::: Material provided :::

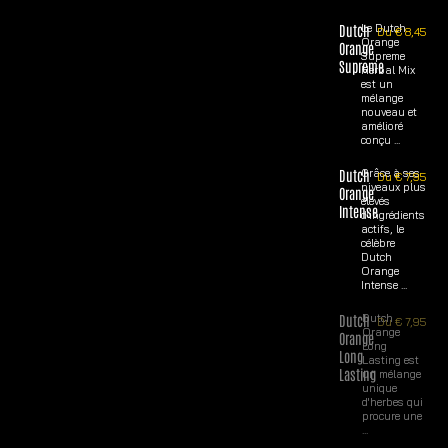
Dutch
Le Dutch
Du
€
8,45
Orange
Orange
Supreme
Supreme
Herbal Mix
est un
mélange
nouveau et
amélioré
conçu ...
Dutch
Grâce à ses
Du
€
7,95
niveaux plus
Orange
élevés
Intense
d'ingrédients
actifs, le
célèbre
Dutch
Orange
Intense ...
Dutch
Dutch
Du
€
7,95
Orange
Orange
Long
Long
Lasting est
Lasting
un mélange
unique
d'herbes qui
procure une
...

:::

About this exercise. The job is to return the listing above exactly, minus its pictures.

Task solution.
Dutch
Le Dutch
Du
€
8,45
Orange
Orange
Supreme
Supreme
Herbal Mix
est un
mélange
nouveau et
amélioré
conçu ...
Dutch
Grâce à ses
Du
€
7,95
niveaux plus
Orange
élevés
Intense
d'ingrédients
actifs, le
célèbre
Dutch
Orange
Intense ...
Dutch
Dutch
Du
€
7,95
Orange
Orange
Long
Long
Lasting est
Lasting
un mélange
unique
d'herbes qui
procure une
...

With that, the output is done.